Your goal. Your result should be every line of the records below that contains the word "Avis".
Data to use below:
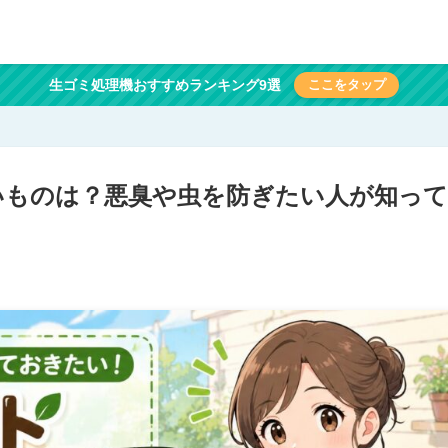
生ゴミ処理機おすすめランキング9選
ここをタップ
いものは？悪臭や虫を防ぎたい人が知って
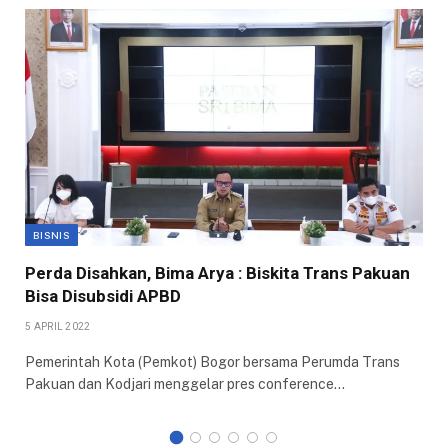
BISNIS
Perda Disahkan, Bima Arya : Biskita Trans Pakuan
Bisa Disubsidi APBD
5 APRIL 2022
Pemerintah Kota (Pemkot) Bogor bersama Perumda Trans
Pakuan dan Kodjari menggelar pres conference…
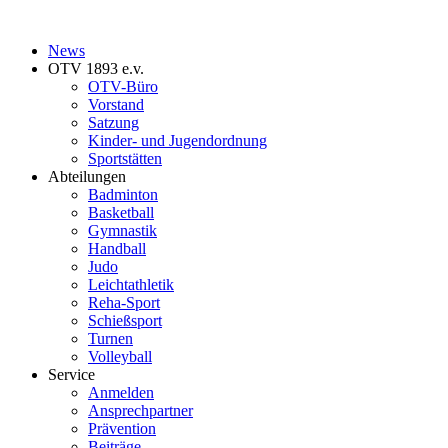
News
OTV 1893 e.v.
OTV-Büro
Vorstand
Satzung
Kinder- und Jugendordnung
Sportstätten
Abteilungen
Badminton
Basketball
Gymnastik
Handball
Judo
Leichtathletik
Reha-Sport
Schießsport
Turnen
Volleyball
Service
Anmelden
Ansprechpartner
Prävention
Beiträge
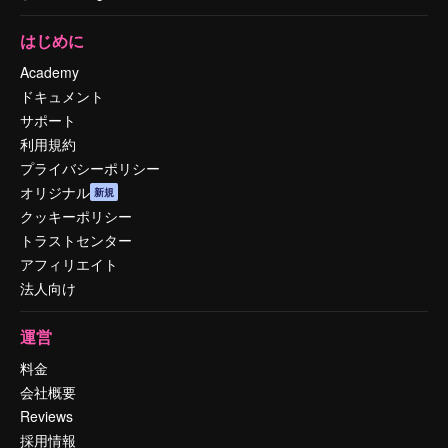
はじめに
Academy
ドキュメント
サポート
利用規約
プライバシーポリシー
オリジナル
新規
クッキーポリシー
トラストセンター
アフィリエイト
法人向け
運営
料金
会社概要
Reviews
採用情報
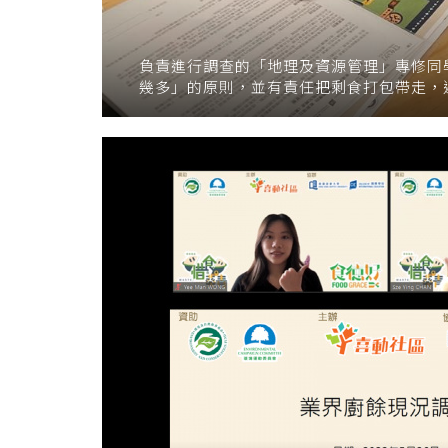
負責進行調查的「地理及資源管理」專修同
幾多」的原則，並有責任把剩食打包帶走，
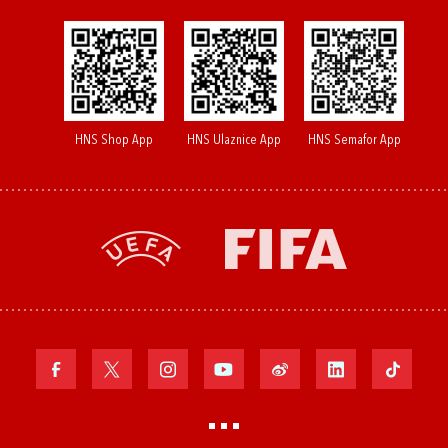
HNS Shop App
HNS Ulaznice App
HNS Semafor App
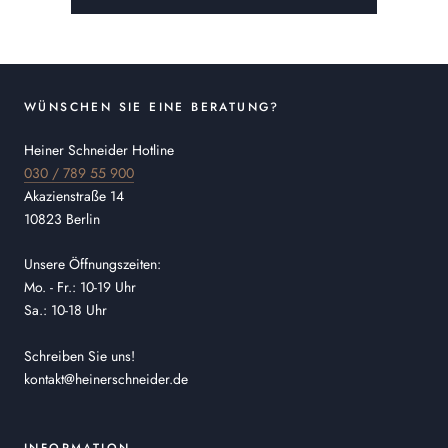
WÜNSCHEN SIE EINE BERATUNG?
Heiner Schneider Hotline
030 / 789 55 900
Akazienstraße 14
10823 Berlin
Unsere Öffnungszeiten:
Mo. - Fr.: 10-19 Uhr
Sa.: 10-18 Uhr
Schreiben Sie uns!
kontakt@heinerschneider.de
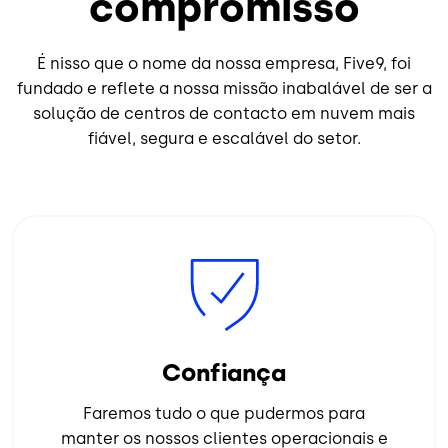
compromisso
É nisso que o nome da nossa empresa, Five9, foi
fundado e reflete a nossa missão inabalável de ser a
solução de centros de contacto em nuvem mais
fiável, segura e escalável do setor.
Imagem
Confiança
Faremos tudo o que pudermos para
manter os nossos clientes operacionais e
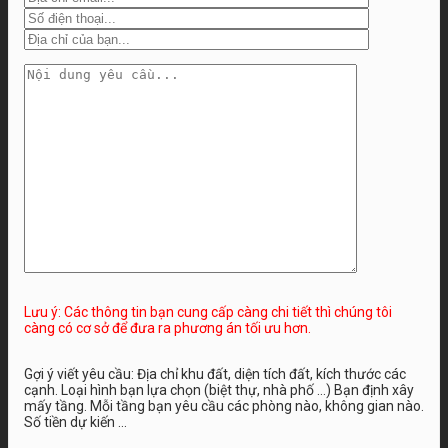
Lưu ý: Các thông tin bạn cung cấp càng chi tiết thì chúng tôi
càng có cơ sở để đưa ra phương án tối ưu hơn.
Gợi ý viết yêu cầu: Địa chỉ khu đất, diện tích đất, kích thước các
cạnh. Loại hình bạn lựa chọn (biệt thự, nhà phố …) Bạn định xây
mấy tầng. Mỗi tầng bạn yêu cầu các phòng nào, không gian nào.
Số tiền dự kiến ...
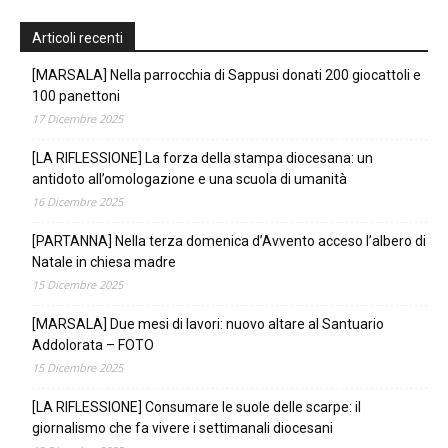
Articoli recenti
[MARSALA] Nella parrocchia di Sappusi donati 200 giocattoli e
100 panettoni
17 Dicembre 2025
[LA RIFLESSIONE] La forza della stampa diocesana: un
antidoto all’omologazione e una scuola di umanità
16 Dicembre 2025
[PARTANNA] Nella terza domenica d’Avvento acceso l’albero di
Natale in chiesa madre
15 Dicembre 2025
[MARSALA] Due mesi di lavori: nuovo altare al Santuario
Addolorata – FOTO
15 Dicembre 2025
[LA RIFLESSIONE] Consumare le suole delle scarpe: il
giornalismo che fa vivere i settimanali diocesani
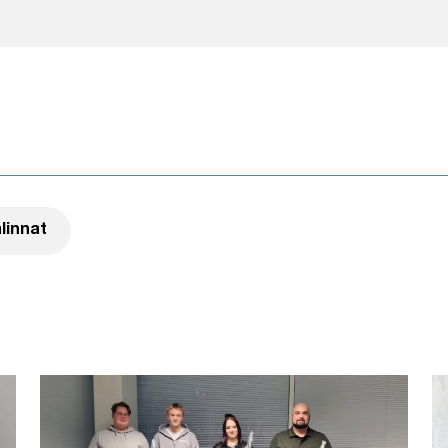
 painamalla suodatinta
linnat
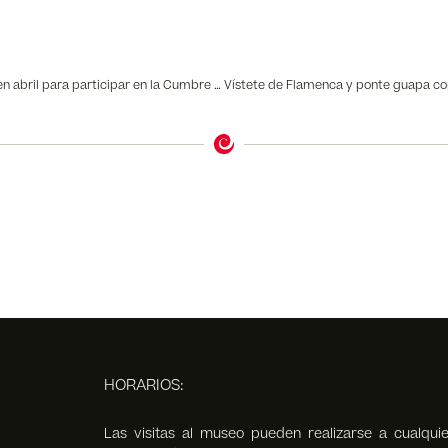
Obama visitará Sevilla en abril para participar en la Cumbre Mundial del Turismo… ¿Vendrá a por su guitarra al Museo del Baile Flamenco?
HORARIOS:
Las visitas al museo pueden realizarse a cualquie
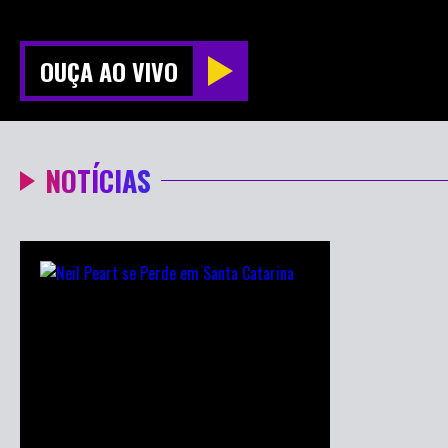
OUÇA AO VIVO
NOTÍCIAS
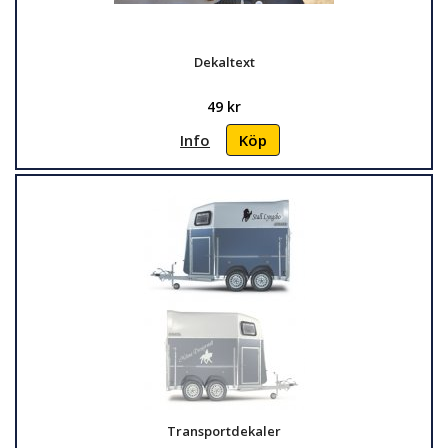
Dekaltext
49 kr
Info
Köp
Transportdekaler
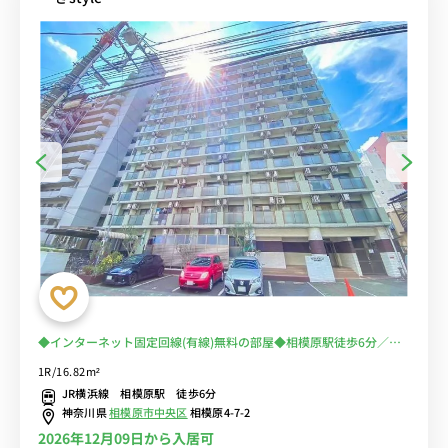
◆インターネット固定回線(有線)無料の部屋◆相模原駅徒歩6分／麻
布大学＆青山学院大学＆北里大学の通学にオススメ
1R/16.82m²
JR横浜線 相模原駅 徒歩6分
神奈川県
相模原市中央区
相模原4-7-2
2026年12月09日から入居可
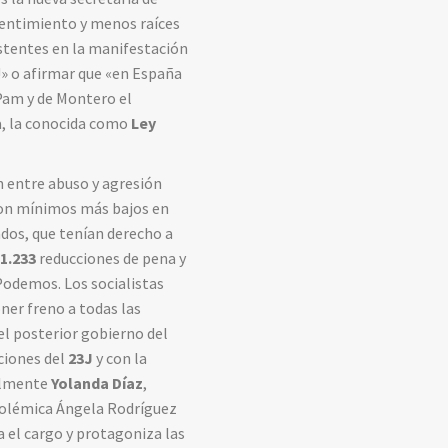
sentimiento y menos raíces
istentes en la manifestación
!» o afirmar que «en España
 Pam y de Montero el
a, la conocida como
Ley
ón entre abuso y agresión
 con mínimos más bajos en
dos, que tenían derecho a
a
1.233
reducciones de pena y
Podemos. Los socialistas
ner freno a todas las
 el posterior gobierno del
ciones del
23J
y con la
ialmente
Yolanda Díaz
,
 polémica Ángela Rodríguez
 el cargo y protagoniza las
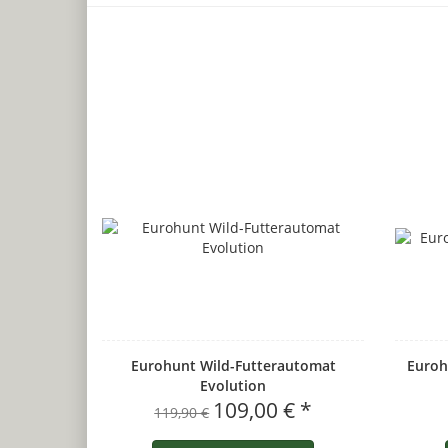
Eurohunt Wild-Futterautomat
Euroh
Evolution
109,00 € *
119,90 €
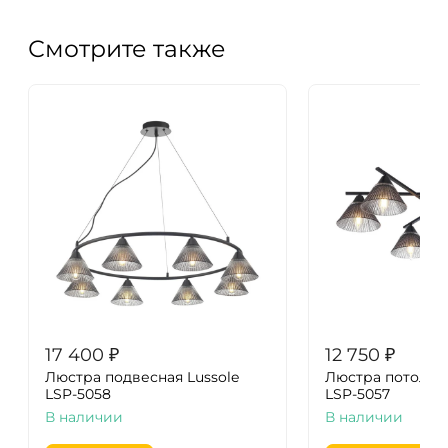
Смотрите также
17 400
₽
12 750
₽
Люстра подвесная Lussole
Люстра потолочн
LSP-5058
LSP-5057
В наличии
В наличии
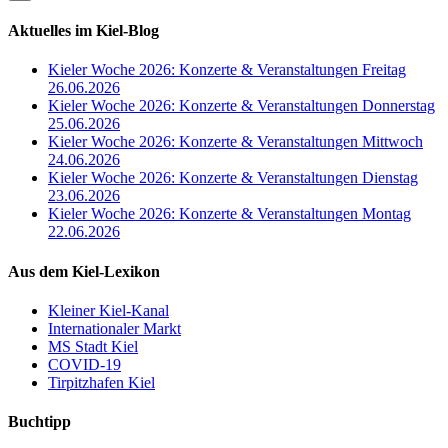
Aktuelles im Kiel-Blog
Kieler Woche 2026: Konzerte & Veranstaltungen Freitag
26.06.2026
Kieler Woche 2026: Konzerte & Veranstaltungen Donnerstag
25.06.2026
Kieler Woche 2026: Konzerte & Veranstaltungen Mittwoch
24.06.2026
Kieler Woche 2026: Konzerte & Veranstaltungen Dienstag
23.06.2026
Kieler Woche 2026: Konzerte & Veranstaltungen Montag
22.06.2026
Aus dem Kiel-Lexikon
Kleiner Kiel-Kanal
Internationaler Markt
MS Stadt Kiel
COVID-19
Tirpitzhafen Kiel
Buchtipp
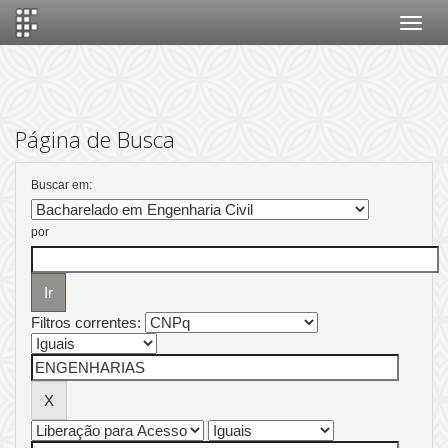
Skip
navigation
Página de Busca
Buscar em:
por
Filtros correntes:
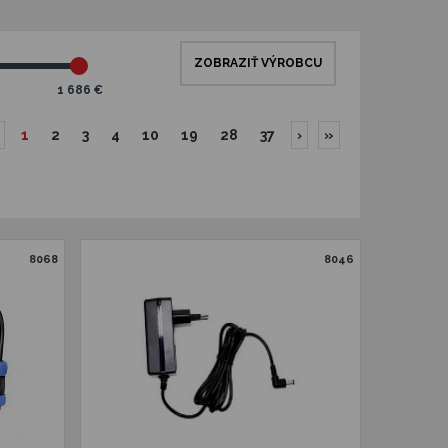
ZOBRAZIŤ VÝROBCU
1 686 €
1
2
3
4
10
19
28
37
›
»
8068
8046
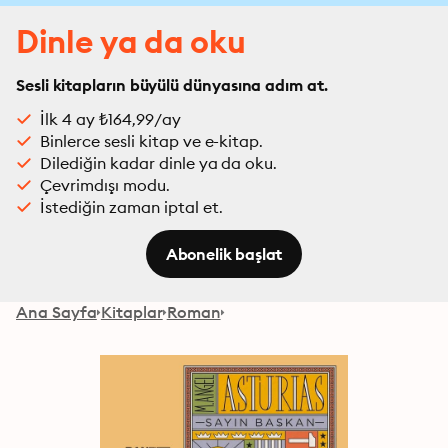
Dinle ya da oku
Sesli kitapların büyülü dünyasına adım at.
İlk 4 ay ₺164,99/ay
Binlerce sesli kitap ve e-kitap.
Dilediğin kadar dinle ya da oku.
Çevrimdışı modu.
İstediğin zaman iptal et.
Abonelik başlat
Ana Sayfa
Kitaplar
Roman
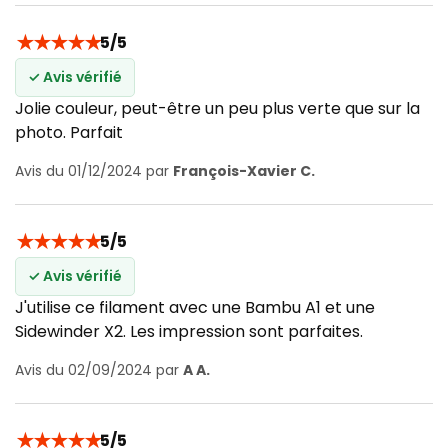
★
★
★
★
★
5/5
✓ Avis vérifié
Jolie couleur, peut-être un peu plus verte que sur la
photo. Parfait
Avis du 01/12/2024 par
François-Xavier C.
★
★
★
★
★
5/5
✓ Avis vérifié
J'utilise ce filament avec une Bambu A1 et une
Sidewinder X2. Les impression sont parfaites.
Avis du 02/09/2024 par
A A.
★
★
★
★
★
5/5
End of Data to use.
Exercise solution.
✓ Avis vérifié
Avis du 01/12/2024 par
✓ Avis vérifié
Avis du 02/09/2024 par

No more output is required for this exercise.